Pulitzer Prize-winning photos hit Seoul
A large group of desperate refugees dangle off a shattered bridge that has been twisted by a bomb attack during the Korean War (1950-53). An orphan cries next to his lifeless mother wearing dirty socks. Two frozen hands poke through the snow, belonging to a man who had struggled to survive.
All these wartime images have been captured by a photographer’s lens and each of them are now being displayed in a frame at a special exhibition underway in Seoul.
The photographer is Max Desfor, a former photographer for the Associated Press (AP). He flew to Korea in September 1950, the fiercest moment of the Korean War, and stayed until December 1950, capturing the vivid, horrible scars left by war.
Among the photos he took during his time here is “Korean War,” captured on December 4, 1950, an image that features people escaping over the crumbling Taedonggang Railroad Bridge in Pyeongyang, North Korea. The photograph won the Pulitzer Prize in 1951.

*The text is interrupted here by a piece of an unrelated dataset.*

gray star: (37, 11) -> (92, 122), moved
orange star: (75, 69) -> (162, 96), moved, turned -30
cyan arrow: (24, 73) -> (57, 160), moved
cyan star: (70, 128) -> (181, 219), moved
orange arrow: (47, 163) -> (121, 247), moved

The Pulitzer Prize-winning photo and 35 other works of this AP photographer are now on display at the “Capture the Moment: The Pulitzer Prize Photographs” exhibition, a show that opened its doors on June 23 at the Seoul Arts Center in southern Seoul.
“My photos are a testament to man’s will to survive and to seek freedom, as well as to the horrors of war,” said Desfor. “I hope that people see my work and learn something from them, something inspirational, encouraging them to do something to gain a better life and to build a better world.”

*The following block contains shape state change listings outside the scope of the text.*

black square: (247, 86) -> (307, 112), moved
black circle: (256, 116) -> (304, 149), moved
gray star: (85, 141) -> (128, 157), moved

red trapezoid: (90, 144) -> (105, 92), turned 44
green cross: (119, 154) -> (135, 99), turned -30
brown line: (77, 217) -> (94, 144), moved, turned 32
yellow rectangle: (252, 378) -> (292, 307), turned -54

The special Seoul exhibition also features other Pulitzer Prize-winning masterpieces from 1942 until today. Among the total of 234 pieces on exhibit is the 2000 Pulitzer Prize-winning photograph taken by the Washington Post’s photographer Carol Guzy. It captures the moment Agim Shala, 2, is passed through a barbed wire fence as members of his family are reunited at a refugee camp in Kukes, Albania, in 1999.
Guzy is a four-time Pulitzer Prize winner, with wins also in 1986, 1995 and 2011.
Some of the featured photographs capture the pain and scars of the Vietnam War (1954-75). The 1973 winner, “Vietnam- Terror of War,” was taken by Huynh Cong Nick Ut, an AP photographer. It depicts a girl wailing, running on the street, naked, with a series of burns from a napalm bomb that exploded near her. A then rookie, Ut shot to fame overnight with this now iconic Vietnam War image.
“Since my camera took the picture of that girl, my life, the girl’s life and the lives of the many people who saw the photo have changed a lot,” said the photographer at the opening ceremony of the exhibition on June 23. “That’s the power that just one piece of photography can have.”
As the highlight of the show, the exhibition unveils 45 until-now unreleased photographs, including the 2001 winner “World Trade Center Attack” which portrays the September 11, 2001, terrorist attacks on the World Trade Center in New York City.
Next to each photograph is a commentary based on an interview with the corresponding photographer. Also, video clips of interviews by Pulitzer Prize-winning photographers are played to help relay the strong message that each photo has been sending throughout the decades.
The exhibition is now in Korea for the third time, following shows in 1998 and 2010. It continues until September 14.